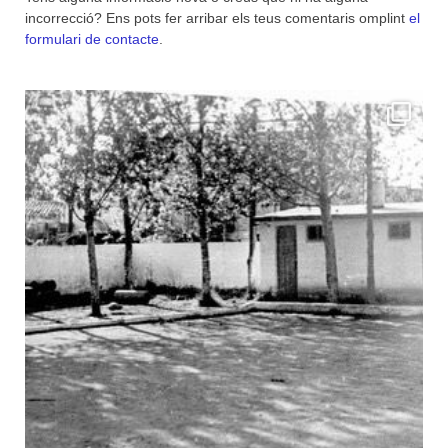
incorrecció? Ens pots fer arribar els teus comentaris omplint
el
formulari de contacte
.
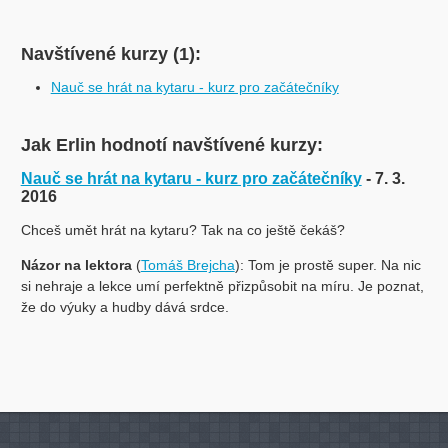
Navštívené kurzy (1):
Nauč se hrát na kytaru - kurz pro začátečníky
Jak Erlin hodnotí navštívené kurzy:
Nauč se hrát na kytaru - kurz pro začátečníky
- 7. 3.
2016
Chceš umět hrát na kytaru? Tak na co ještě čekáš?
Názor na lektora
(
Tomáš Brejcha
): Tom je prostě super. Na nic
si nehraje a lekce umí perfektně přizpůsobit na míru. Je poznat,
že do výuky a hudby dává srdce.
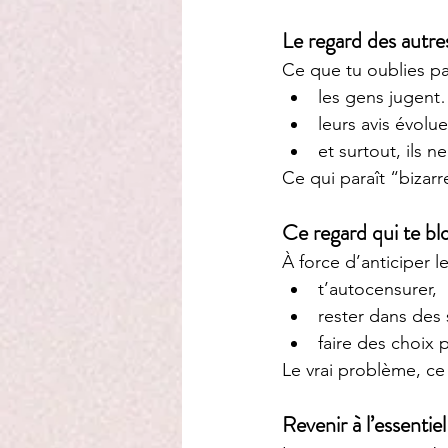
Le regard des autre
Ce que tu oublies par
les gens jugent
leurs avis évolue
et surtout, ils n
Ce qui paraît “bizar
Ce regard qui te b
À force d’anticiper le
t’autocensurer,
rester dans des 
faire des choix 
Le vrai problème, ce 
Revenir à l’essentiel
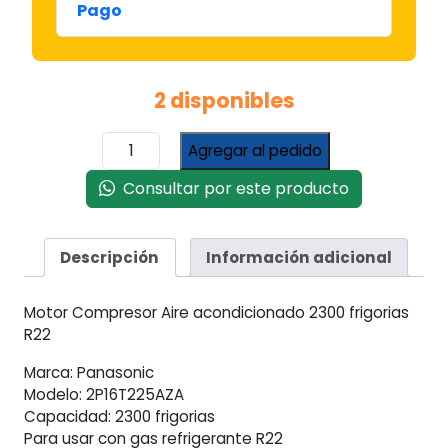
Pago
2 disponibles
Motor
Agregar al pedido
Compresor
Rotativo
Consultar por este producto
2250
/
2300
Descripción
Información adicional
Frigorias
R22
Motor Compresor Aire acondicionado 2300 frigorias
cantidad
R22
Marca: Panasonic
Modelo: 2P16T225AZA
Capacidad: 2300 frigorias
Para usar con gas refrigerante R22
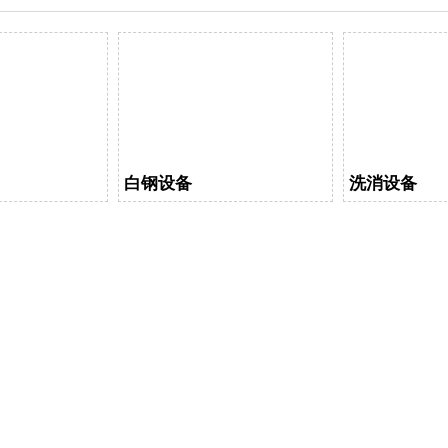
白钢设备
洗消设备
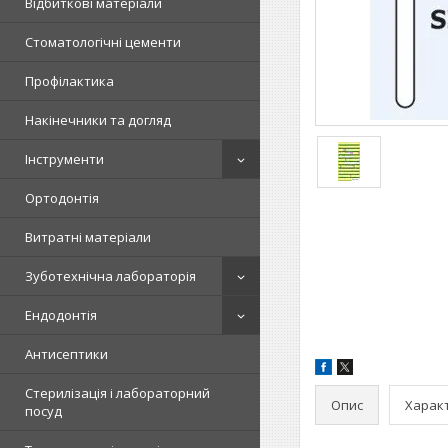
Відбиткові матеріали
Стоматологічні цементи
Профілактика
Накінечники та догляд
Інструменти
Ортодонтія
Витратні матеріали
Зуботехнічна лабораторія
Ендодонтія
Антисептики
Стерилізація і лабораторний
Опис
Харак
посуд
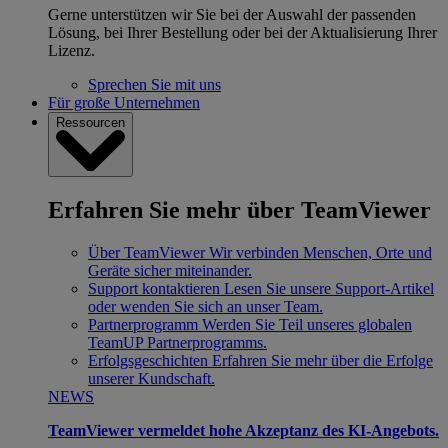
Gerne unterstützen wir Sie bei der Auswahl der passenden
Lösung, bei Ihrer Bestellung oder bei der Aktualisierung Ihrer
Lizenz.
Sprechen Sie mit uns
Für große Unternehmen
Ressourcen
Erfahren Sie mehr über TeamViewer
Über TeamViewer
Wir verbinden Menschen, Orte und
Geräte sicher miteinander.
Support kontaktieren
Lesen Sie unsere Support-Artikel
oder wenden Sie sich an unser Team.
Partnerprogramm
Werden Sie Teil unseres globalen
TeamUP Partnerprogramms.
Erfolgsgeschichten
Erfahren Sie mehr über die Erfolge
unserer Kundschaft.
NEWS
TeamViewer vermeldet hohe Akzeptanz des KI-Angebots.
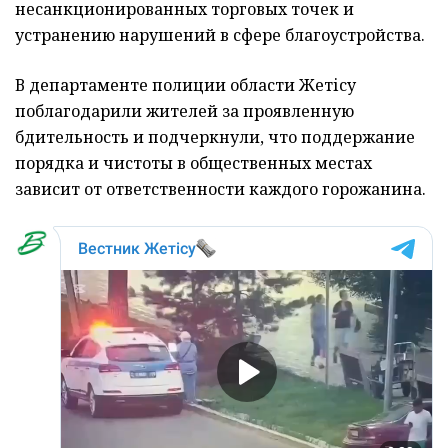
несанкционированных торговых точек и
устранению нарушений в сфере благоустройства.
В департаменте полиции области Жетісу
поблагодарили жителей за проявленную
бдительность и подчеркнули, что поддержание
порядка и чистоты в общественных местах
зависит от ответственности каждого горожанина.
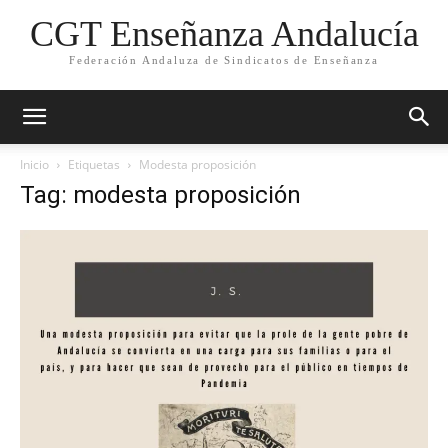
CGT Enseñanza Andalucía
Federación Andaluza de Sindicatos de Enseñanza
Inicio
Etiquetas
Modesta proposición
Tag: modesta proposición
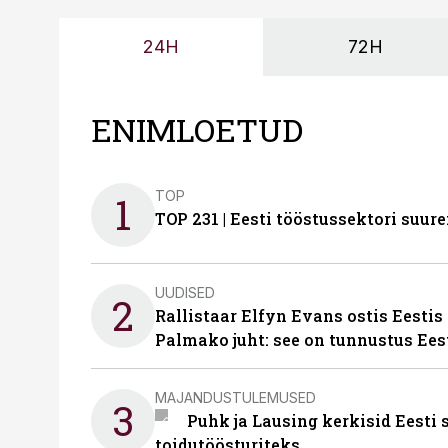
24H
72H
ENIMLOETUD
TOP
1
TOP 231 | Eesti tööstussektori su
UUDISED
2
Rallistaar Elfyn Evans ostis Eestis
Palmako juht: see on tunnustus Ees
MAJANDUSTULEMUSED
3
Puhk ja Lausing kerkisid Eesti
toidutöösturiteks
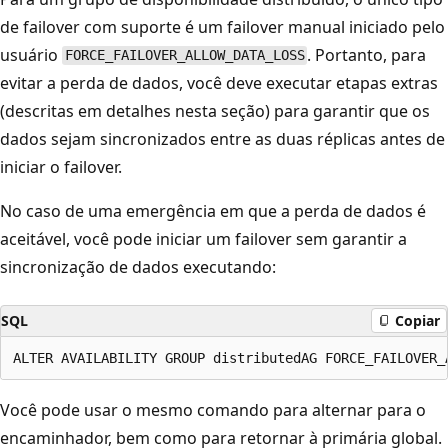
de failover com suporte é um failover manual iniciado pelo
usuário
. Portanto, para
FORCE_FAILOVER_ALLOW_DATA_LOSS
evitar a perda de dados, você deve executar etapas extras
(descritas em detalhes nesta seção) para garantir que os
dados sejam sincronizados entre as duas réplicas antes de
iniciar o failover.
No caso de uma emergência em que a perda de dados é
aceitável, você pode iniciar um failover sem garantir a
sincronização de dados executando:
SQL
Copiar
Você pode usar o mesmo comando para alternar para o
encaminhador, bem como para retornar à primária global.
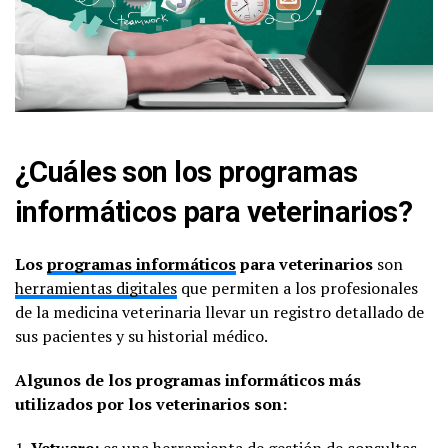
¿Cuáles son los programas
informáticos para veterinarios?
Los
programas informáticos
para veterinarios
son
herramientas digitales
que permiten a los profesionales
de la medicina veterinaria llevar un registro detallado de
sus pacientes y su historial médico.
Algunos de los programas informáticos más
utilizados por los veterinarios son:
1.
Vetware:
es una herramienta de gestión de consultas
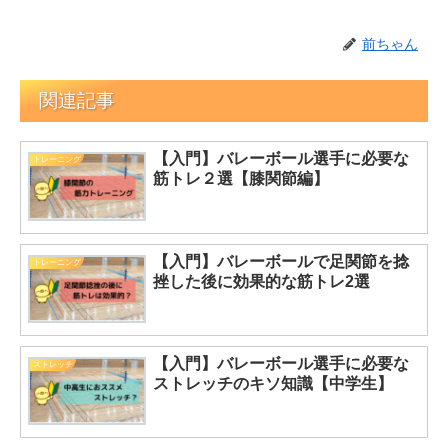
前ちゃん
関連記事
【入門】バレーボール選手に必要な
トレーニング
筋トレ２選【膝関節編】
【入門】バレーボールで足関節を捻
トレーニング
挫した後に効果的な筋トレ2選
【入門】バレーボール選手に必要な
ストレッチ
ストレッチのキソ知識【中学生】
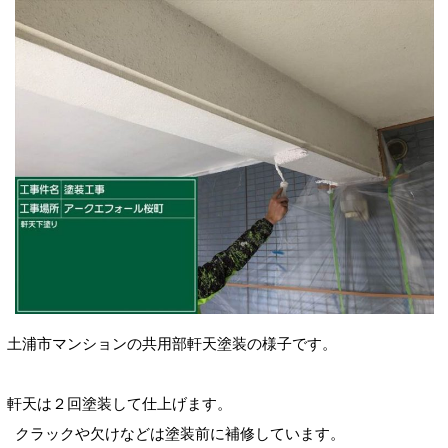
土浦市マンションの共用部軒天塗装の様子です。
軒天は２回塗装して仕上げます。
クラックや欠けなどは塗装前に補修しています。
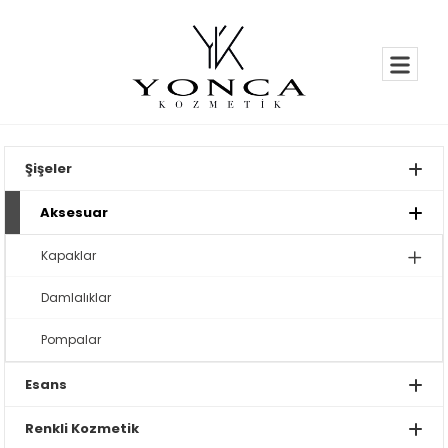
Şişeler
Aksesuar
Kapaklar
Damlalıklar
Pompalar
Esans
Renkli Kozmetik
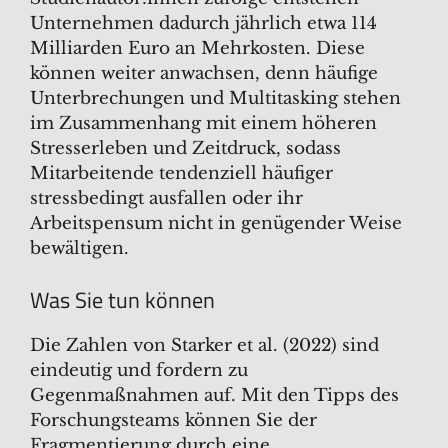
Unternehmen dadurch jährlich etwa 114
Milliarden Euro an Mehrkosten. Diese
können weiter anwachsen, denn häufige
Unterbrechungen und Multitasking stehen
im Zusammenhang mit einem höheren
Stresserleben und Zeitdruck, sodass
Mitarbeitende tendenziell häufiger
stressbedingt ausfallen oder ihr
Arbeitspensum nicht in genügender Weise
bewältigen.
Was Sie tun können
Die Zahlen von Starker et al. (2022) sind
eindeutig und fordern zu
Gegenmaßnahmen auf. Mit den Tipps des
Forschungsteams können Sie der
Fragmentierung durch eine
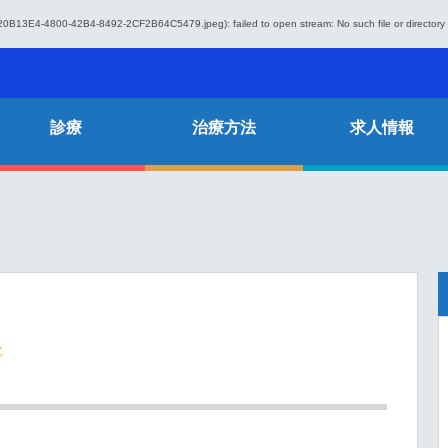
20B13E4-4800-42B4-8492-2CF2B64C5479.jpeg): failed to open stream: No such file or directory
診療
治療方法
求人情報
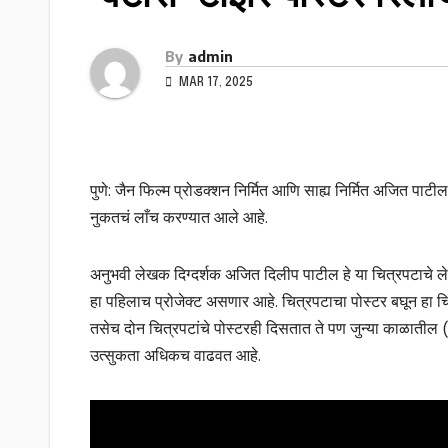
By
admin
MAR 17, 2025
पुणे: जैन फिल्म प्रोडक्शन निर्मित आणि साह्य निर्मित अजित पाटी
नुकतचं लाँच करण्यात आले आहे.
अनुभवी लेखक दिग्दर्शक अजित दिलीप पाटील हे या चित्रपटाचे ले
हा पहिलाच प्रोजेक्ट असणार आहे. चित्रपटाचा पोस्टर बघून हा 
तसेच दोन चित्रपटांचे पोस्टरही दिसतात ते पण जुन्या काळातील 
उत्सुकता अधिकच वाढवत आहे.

### ABOUT THIS EXERCISE
Nothing but the lines from the one with "informáticos para veterinarios?" to the one with "ストレッチのキソ知識【中学生】" above, both included, should be transcribed, exactly and without pictures.

### ANSWER SPACE
informáticos para veterinarios?
Los
programas informáticos
para veterinarios
son
herramientas digitales
que permiten a los profesionales
de la medicina veterinaria llevar un registro detallado de
sus pacientes y su historial médico.
Algunos de los programas informáticos más
utilizados por los veterinarios son:
1.
Vetware:
es una herramienta de gestión de consultas
前ちゃん
関連記事
【入門】バレーボール選手に必要な
トレーニング
筋トレ２選【膝関節編】
【入門】バレーボールで足関節を捻
トレーニング
挫した後に効果的な筋トレ2選
【入門】バレーボール選手に必要な
ストレッチ
ストレッチのキソ知識【中学生】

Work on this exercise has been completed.